Defense lawyers lost a legal battle last summer to disqualify the state attorney general's office. Wright on Tuesday called the offer now, "too little, too late."
The defense lawyers say the same state attorney general's office now prosecuting the case advised Krolicki when he was state treasurer that the way funds were handled was appropriate.
Wright accuses Masto, a Democrat, of a partisan prosecution of Krolicki, a Republican whose hopes of challenging Democratic U.S. Sen. Harry Reid in the November 2010 election were crippled by his indictment a year ago. Prosecutors deny politics play any role in the case.
Besser's lawyer, Lidia Stiglich, said Tuesday she wouldn't oppose turning over the case to a special prosecutor if the trial would go forward as scheduled Dec. 14. All sides agreed that wasn't possible.
Stiglich also attacked the charges against Besser, saying prosecutors confused and misled grand jurors to obtain her indictment.
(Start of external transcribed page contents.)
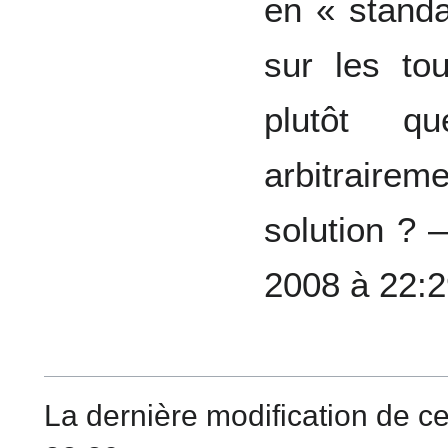
en « standa
sur les to
plutôt q
arbitrair
solution ?
2008 à 22:
La dernière modification de ce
Stiglich denied her client had the requisite legal intent to "aid and abet" Krolicki in breaking any law.
Krolicki lawyer Margaret Stanish said Krolicki started the state's College Savings Program after the Legislature created it in 1999, and properly deposited money in a trust account instead of the state general fund.
"Not a dollar, not a quarter, not a dime, not a penny is missing from the College Savings Program," Stanish said.
An audit in 2007 found no funds missing, but that more was spent on advertising than the Legislature allowed.
Prosecutor Conrad Hafen said Krolicki violated state budget law and his responsibilities as state treasurer in diverting that money.
"Mr. Krolicki clearly ... violated the state budget act and his responsibilities as state treasurer," Hafen said.
The indictment handed up last December in Las Vegas charges Krolicki and Besser each with four felony charges - two counts of misappropriation and falsification of accounts by a public officer, and two counts of misappropriation - based on Krolicki's performance in his previous elected position, state treasurer.
Both have pleaded not guilty. The charges each carry the possibility of probation or up to four years in prison.